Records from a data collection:
[Start of Attachment]

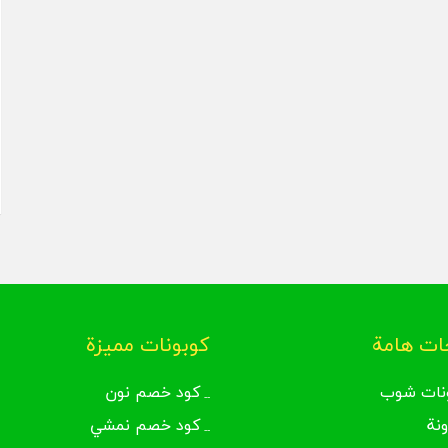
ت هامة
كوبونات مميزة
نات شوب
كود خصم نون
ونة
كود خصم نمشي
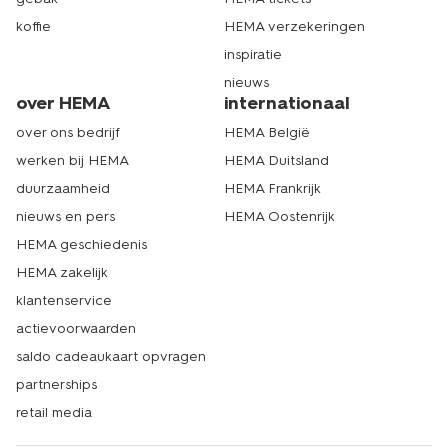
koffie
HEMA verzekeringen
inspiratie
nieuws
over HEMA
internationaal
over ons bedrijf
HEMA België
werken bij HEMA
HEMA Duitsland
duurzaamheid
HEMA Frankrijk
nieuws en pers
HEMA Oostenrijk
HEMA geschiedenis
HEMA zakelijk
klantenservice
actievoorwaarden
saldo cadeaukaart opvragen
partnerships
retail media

[End of Attachment]
[Start of Attachment]

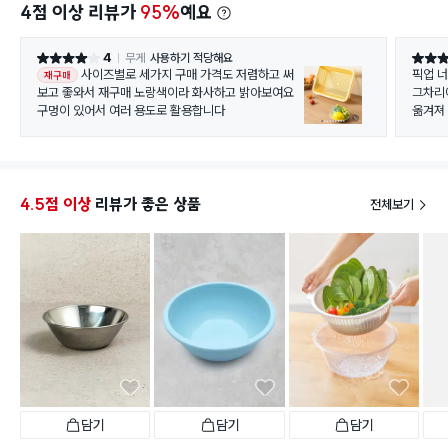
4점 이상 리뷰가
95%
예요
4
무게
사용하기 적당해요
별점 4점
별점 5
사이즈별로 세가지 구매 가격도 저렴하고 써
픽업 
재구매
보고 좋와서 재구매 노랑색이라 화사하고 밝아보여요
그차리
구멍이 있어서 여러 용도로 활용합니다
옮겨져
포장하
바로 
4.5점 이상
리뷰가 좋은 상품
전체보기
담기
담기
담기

[End of Attachment]

### ASSIGNED TASK
Say how many lines above contain the string "HEMA", writing only the number.

### EXERCISE SOLUTION
9